デカルト、スピノザ、ライプニッツ

ルネ・デカルト(フランス、1596〜1650)
 既成の概念を批判的に見た。感知するあらゆるものに疑いの目を向けたが、そのように知識を疑っている自己の存在だけは疑えなかった。「我思う、故に我あり」。
 無限で独立で全知全能な知性(神)を通してとらえたものが本当のものである。
 正しい意見はただ一つしかない。だからただ一人の人が論理的に統一した知識だけが本当の学問である。これを築くためには、次の四つの方法を使う。
 明証(明らかに真であるもの以外は、真として受け入れないこと。即断と偏見を避ける)・分析(問題としているものを、最適なまでにできるだけ細かく分けること)・総合(思索の順序に従って、簡単なものから複雑なものへ導くこと)・枚挙(何も見落としがなかったと確信できるほど見直しをすること)。これらの規則の模範として、理論の確実性と直証性のある数学があげられた。

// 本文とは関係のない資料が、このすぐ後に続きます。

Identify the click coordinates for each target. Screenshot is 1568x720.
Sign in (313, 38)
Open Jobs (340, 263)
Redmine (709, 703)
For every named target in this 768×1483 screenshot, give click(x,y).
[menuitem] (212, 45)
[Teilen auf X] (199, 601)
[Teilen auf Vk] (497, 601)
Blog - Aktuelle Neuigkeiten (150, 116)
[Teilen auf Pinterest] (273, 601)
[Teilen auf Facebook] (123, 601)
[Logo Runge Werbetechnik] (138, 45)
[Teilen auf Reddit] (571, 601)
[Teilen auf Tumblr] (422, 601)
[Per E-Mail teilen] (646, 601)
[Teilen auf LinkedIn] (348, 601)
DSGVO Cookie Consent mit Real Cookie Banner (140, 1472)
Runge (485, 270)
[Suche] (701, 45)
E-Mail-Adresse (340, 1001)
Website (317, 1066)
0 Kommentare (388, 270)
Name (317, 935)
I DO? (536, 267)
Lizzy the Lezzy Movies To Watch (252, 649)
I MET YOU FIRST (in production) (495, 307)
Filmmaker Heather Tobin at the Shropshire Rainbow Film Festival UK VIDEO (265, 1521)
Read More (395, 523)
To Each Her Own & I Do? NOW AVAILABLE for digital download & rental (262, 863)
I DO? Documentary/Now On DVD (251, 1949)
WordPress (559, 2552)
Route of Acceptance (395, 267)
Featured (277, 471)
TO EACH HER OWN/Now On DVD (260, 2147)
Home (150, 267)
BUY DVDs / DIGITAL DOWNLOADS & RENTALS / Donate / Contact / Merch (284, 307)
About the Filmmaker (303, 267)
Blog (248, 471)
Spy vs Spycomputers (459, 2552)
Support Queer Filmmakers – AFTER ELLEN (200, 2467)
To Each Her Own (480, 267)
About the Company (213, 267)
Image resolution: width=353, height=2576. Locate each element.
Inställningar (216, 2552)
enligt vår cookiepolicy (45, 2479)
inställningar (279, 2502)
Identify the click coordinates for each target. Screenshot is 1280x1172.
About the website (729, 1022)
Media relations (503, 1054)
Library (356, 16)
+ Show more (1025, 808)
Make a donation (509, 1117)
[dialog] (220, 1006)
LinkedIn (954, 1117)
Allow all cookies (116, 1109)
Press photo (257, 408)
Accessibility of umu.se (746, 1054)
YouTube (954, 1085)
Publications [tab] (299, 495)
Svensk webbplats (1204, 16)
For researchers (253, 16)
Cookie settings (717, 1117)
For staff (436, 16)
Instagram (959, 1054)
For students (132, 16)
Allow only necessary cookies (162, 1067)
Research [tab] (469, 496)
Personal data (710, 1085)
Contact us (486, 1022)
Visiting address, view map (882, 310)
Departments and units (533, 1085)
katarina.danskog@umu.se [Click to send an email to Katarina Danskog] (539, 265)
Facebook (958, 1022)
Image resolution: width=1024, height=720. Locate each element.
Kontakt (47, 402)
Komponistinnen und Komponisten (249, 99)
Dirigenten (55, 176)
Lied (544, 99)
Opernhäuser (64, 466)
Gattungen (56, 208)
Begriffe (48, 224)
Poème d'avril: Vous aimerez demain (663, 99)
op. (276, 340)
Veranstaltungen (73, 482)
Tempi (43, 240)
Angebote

パルフ・デ・スピノザ(オランダ、1632〜1677)
 本当に理性に従う人は、欲望やむなしさを克服して自分自身を支配する。
 普通の生活で起こる全てのことはむなしく無益である。それらのことすべて排除しても残るような永久に続く至高の幸福を得る道を考えた。
 「実体=神は因果的連結または過程、万物の基礎的条件、世界の法則および構造」。「実体」とはほかの何ものも必要としないで自分自身で存在するもの、唯一無限、神(世界全体)。世界の出来事はすべて、必然的に決められているものであるから、人間はそれらの運命を甘受するだけ。
 その、すべてがむなしく無益なこの世界で、唯一の永久に続く至高の幸福は、人間の精神もまた神(世界の全て)の一部であるということを理解することで得られる。「永遠の相の下で」世界を眺めるようにすれば、すべての原因である神を世界の中に意識することが出来る。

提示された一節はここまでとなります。